Required action ->
From the material below, give the number of lines that hold the string "области" and nothing further.

+---+

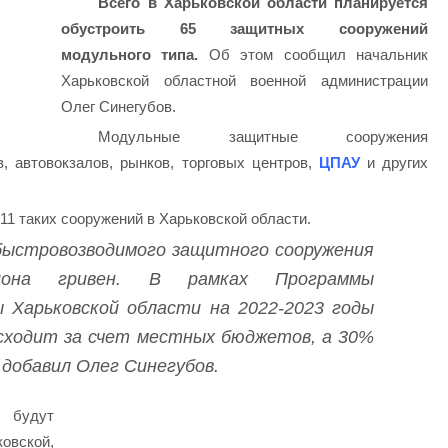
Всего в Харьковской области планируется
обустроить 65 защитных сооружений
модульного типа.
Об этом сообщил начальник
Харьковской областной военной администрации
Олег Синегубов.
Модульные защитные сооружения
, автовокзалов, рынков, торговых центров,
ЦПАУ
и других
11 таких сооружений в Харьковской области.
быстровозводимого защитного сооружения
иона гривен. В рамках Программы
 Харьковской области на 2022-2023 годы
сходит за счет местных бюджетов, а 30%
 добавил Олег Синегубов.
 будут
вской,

+---+

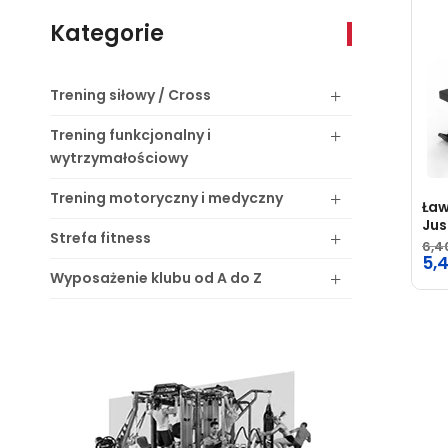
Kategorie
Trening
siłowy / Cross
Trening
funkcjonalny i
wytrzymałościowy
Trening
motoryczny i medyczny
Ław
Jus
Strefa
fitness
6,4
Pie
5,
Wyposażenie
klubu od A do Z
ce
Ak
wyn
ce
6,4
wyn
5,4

+---+

Response area ->
3